Zero copy pipeline on Nvidia

abeltramo · July 10, 2025, 8:29am

Hi everyone!

I’m the main developer behind Games on Whales: a custom server for Moonlight that allows to stream virtual Wayland desktops to multiple clients.
The underlying idea is that we run a custom micro Wayland compositor as a Gstreamer plugin gst-wayland-display so that we can directly output the raw framebuffer to the pipeline that will eventually encode into H264/HEVC/AV1 (depending on what the client asks).

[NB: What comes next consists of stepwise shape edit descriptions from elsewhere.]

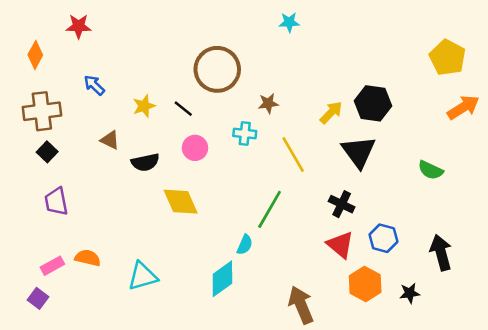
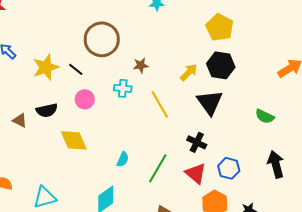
yellow pentagon: (448, 58) -> (220, 27), moved
yellow star: (144, 106) -> (46, 67), size x1.5
brown triangle: (110, 140) -> (20, 120), moved
green line: (270, 209) -> (158, 168), moved
cyan semicircle: (245, 245) -> (123, 159), moved
black arrow: (441, 253) -> (276, 164), moved

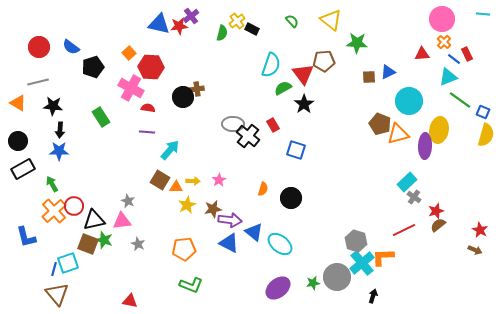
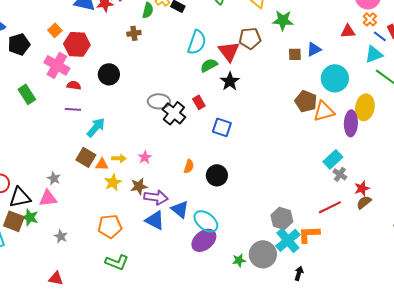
brown cross: (197, 89) -> (134, 33), moved
gray star: (138, 244) -> (61, 236), moved
purple ellipse: (278, 288) -> (204, 240), moved

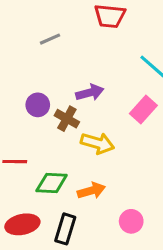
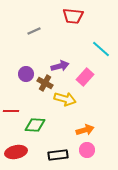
pink rectangle: (143, 109) -> (85, 77), moved
orange arrow: (91, 191) -> (85, 130), moved
black rectangle: (65, 229) -> (58, 155), moved, turned 66

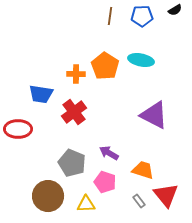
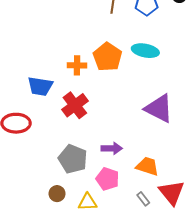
purple arrow: (109, 153) -> (112, 148), turned 150
brown circle: (48, 196) -> (57, 194), moved, size x0.5

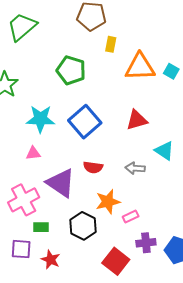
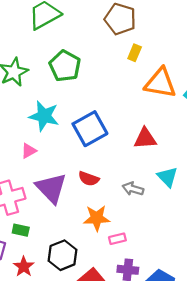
green pentagon: (71, 70) -> (65, 66), moved
pink triangle: (33, 153) -> (29, 151), turned -35
black hexagon: (83, 226) -> (63, 255), moved

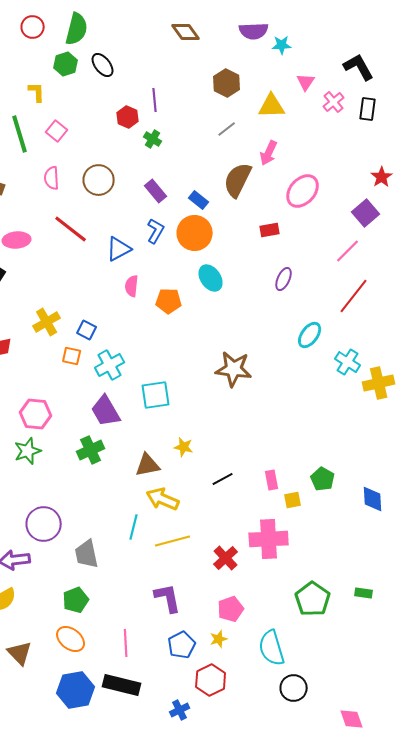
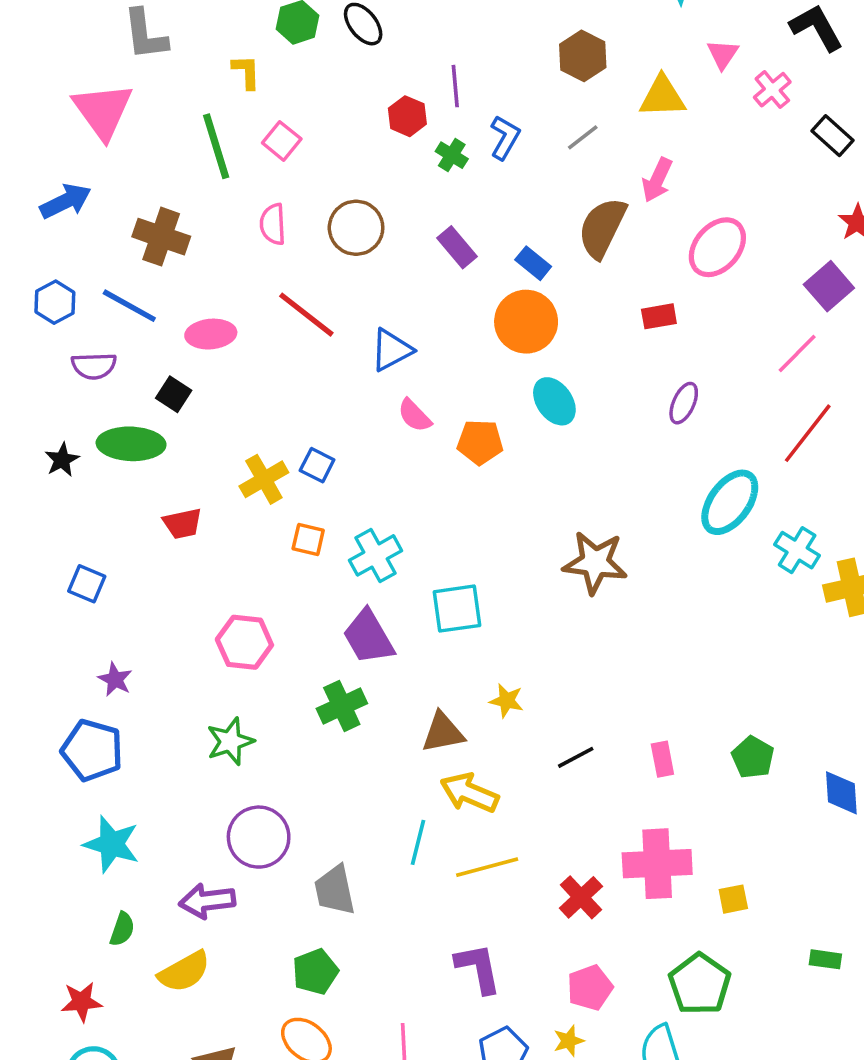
black rectangle: (368, 109) -> (833, 136), moved, turned -55
blue L-shape: (156, 231) -> (505, 137), moved
pink semicircle: (132, 286) -> (414, 416), turned -50
blue square: (87, 330) -> (317, 465), moved
cyan ellipse: (310, 335) -> (730, 502), size x1.4
green star: (28, 451) -> (230, 741), moved
yellow square: (293, 500) -> (733, 899), moved
green pentagon: (313, 599) -> (700, 984), moved

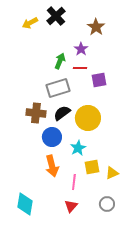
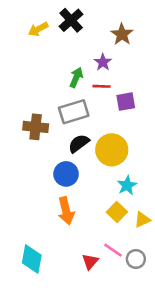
brown cross: (36, 113) -> (36, 127), moved
cyan star: (78, 148) -> (127, 185), moved
yellow square: (92, 167) -> (117, 212), turned -35
pink line: (74, 182) -> (113, 250), moved, turned -63

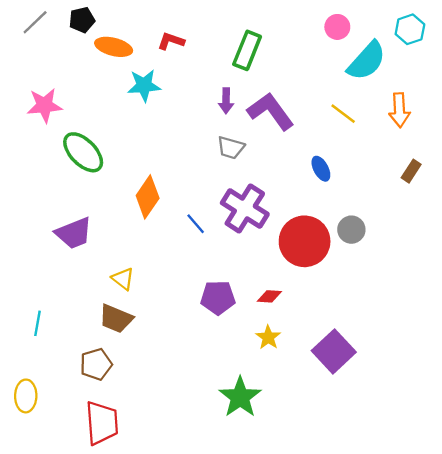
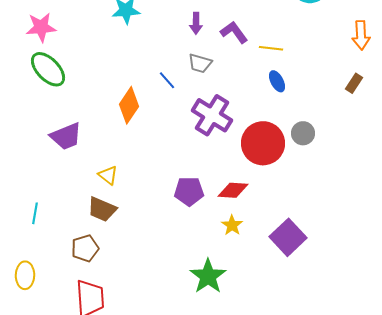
orange arrow: (399, 110) -> (361, 35), moved
purple L-shape: (271, 111) -> (234, 32), size x0.7
yellow line: (343, 114) -> (271, 48), moved, turned -30
green ellipse: (83, 152) -> (48, 69), moved
blue line: (196, 224) -> (167, 80), moved
red diamond: (269, 296) -> (233, 190), size x1.4

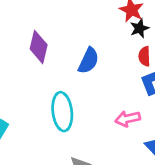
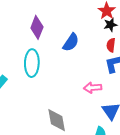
cyan ellipse: (62, 112) -> (32, 63), moved

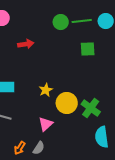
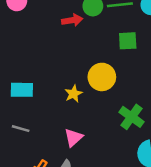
red arrow: (26, 44) -> (72, 20), moved
yellow circle: (67, 103) -> (102, 77), moved

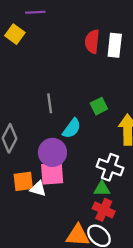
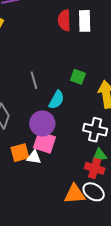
green square: (99, 106) -> (78, 77), turned -35
pink square: (52, 174) -> (45, 142), turned 30
green triangle: (102, 189) -> (100, 155), moved

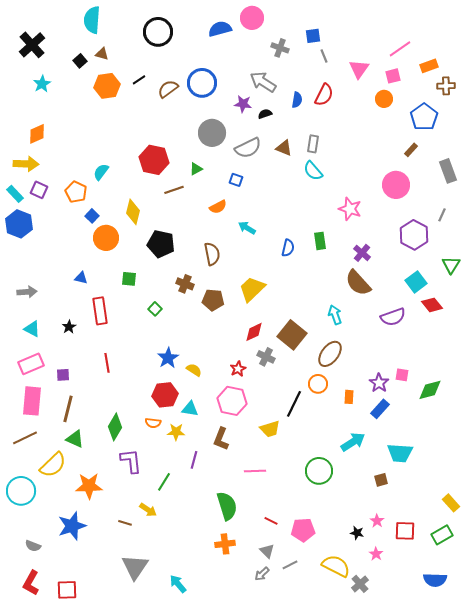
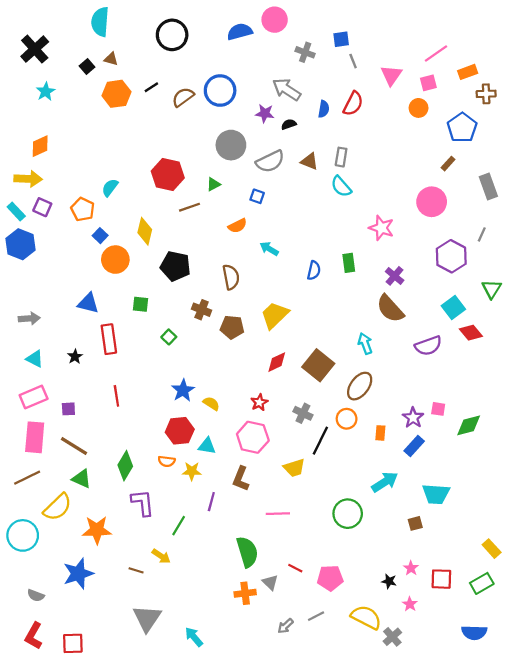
blue triangle: (81, 278) -> (88, 303), size x1.5
gray cross: (266, 357) -> (303, 413), moved
brown line: (68, 409) -> (74, 446), turned -72
gray triangle: (267, 551) -> (270, 582), moved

I’ve recently added support for outputting DMABuf in an attempt to achieve a proper zero copy pipeline and everything is pretty much working, especially on Intel/AMD with VAAPI which supports and properly negotiate DMA buffers directly.
On Nvidia it seems that the only way to pass a DMA buffer is to go through glupload so that it turns that out into GLMemory that can then be fed into nv*enc. I’ve got a few questions:

Is this going to be zero copy or is it incurring in a GPU->GPU copy?
Is there any way to avoid the gl plugins and directly pass the DMA buffer?
I’m not familiar with CUDA, so I’m not sure what could be the best path here. Should I look into integrating it into gst-wayland-display and outputting CUDAMemory buffers directly?

Using the gl plugins is causing me all sort of troubles: it seems that when I dispose of one Gstreamer pipeline (potentially we have multiple running pipelines for different clients) it’s messing something up with OpenGL that ends up crashing all the other running Wayland compositors (which use EGL for rendering).